# Exercise
Print the lines in the listing below that fall between the line with "deinen Bedürfnissen" and the line with "REGON: 362540658", those two lines included, exactly as they stand and with nothing else.

# Supplied material
##########

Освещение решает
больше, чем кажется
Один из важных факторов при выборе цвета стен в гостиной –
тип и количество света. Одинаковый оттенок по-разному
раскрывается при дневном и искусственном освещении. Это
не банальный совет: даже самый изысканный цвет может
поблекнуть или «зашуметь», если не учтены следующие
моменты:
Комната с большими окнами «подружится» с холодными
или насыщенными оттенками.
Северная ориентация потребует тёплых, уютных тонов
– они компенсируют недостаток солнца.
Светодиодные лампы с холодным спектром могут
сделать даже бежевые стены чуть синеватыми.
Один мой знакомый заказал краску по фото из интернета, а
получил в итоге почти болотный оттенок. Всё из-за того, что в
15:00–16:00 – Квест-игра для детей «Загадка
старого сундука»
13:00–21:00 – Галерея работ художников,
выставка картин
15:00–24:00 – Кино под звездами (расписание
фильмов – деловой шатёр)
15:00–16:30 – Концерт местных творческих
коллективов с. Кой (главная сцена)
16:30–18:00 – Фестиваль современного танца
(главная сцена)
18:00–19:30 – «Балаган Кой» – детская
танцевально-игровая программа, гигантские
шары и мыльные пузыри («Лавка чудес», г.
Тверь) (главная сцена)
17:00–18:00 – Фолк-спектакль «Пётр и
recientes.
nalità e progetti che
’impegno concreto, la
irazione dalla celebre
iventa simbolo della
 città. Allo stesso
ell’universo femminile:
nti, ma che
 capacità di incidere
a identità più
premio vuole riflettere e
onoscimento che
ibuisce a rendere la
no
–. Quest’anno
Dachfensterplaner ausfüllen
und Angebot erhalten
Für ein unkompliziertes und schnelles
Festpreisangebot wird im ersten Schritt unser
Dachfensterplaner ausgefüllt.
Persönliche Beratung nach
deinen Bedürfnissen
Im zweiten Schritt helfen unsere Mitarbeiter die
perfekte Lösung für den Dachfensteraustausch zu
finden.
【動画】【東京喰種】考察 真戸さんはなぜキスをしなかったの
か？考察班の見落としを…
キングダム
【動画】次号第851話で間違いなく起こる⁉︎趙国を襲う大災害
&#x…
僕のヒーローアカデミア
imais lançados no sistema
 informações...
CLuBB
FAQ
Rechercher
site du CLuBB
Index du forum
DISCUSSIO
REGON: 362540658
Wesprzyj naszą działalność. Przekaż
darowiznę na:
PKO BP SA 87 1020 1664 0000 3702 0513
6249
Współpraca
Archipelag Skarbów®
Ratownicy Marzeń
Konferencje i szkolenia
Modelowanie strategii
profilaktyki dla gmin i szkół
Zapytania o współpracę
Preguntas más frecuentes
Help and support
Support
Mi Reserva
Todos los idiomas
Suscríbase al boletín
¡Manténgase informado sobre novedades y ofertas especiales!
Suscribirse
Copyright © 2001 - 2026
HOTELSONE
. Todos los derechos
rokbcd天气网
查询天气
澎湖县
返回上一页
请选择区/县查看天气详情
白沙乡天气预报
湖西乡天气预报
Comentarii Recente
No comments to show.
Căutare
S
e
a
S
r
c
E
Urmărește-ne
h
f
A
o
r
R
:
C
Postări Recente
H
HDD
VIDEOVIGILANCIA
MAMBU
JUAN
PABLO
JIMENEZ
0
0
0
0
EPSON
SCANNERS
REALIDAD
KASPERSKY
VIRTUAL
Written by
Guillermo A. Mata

##########

# Exercise result
deinen Bedürfnissen
Im zweiten Schritt helfen unsere Mitarbeiter die
perfekte Lösung für den Dachfensteraustausch zu
finden.
【動画】【東京喰種】考察 真戸さんはなぜキスをしなかったの
か？考察班の見落としを…
キングダム
【動画】次号第851話で間違いなく起こる⁉︎趙国を襲う大災害
&#x…
僕のヒーローアカデミア
imais lançados no sistema
 informações...
CLuBB
FAQ
Rechercher
site du CLuBB
Index du forum
DISCUSSIO
REGON: 362540658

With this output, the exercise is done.